# Wec



## Damon1698 (Oct 13, 2009)

yes WEC, it is like UFC's little brother bantamweight through lightweight classes and way more exciting! [for those who don't know about it]
anyways who watches this? favorite fighters?


----------



## Nolerama (Oct 14, 2009)

I love the WEC. The fights aren't as hyped up as the UFC (not by much) and the fighters seem to be more willing to think outside of the box technique-wise.
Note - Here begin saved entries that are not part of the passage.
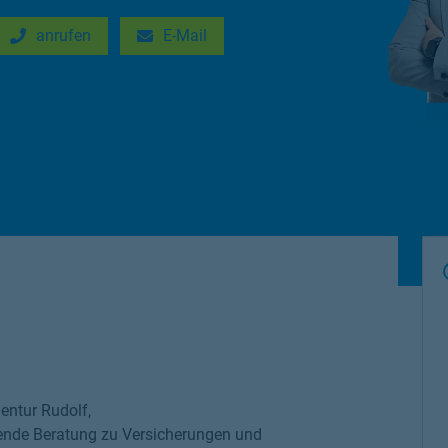
anrufen
E-Mail
New Tab
Link Opens in New Tab
entur Rudolf,
ende Beratung zu Versicherungen und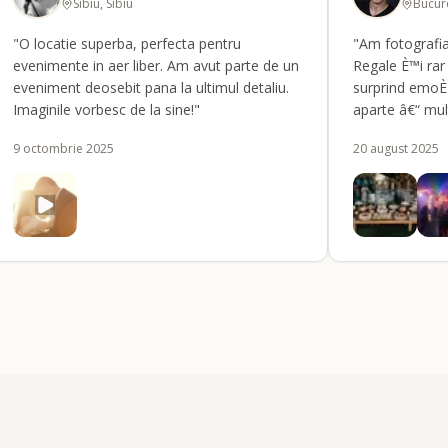
Sibiu, Sibiu
Bucure
"O locatie superba, perfecta pentru
"Am fotografia
evenimente in aer liber. Am avut parte de un
Regale È™i rar
eveniment deosebit pana la ultimul detaliu.
surprind emoÈ›
Imaginile vorbesc de la sine!"
aparte â€“ mu
frumoasÄƒ, sp
9 octombrie 2025
20 august 2025
atmosferÄƒ ca
combinaÈ›ie i
intime, cu oam
de alÈ›ii. Genu
face sÄƒ spui:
And yes, the lighter weights help make sure it's a faster-paced fight.


----------



## MattJ (Oct 19, 2009)

WEC is excellent! They have some really great fighters - Brown, Faber, Aldo, Mizugaki, Bowles, Torres, etc.  I hope they fold the WEC into the UFC so those guys can get paid what they're worth.


----------



## oddball (Oct 19, 2009)

WEC has never disappointed, everythings been exciting from when I first started watching (Torres vs Tapia). I'm really looking forward to Jose Aldo vs. Mike Brown.


----------



## Damon1698 (Oct 19, 2009)

oddball said:


> WEC has never disappointed, everythings been exciting from when I first started watching (Torres vs Tapia). I'm really looking forward to Jose Aldo vs. Mike Brown.


me too


----------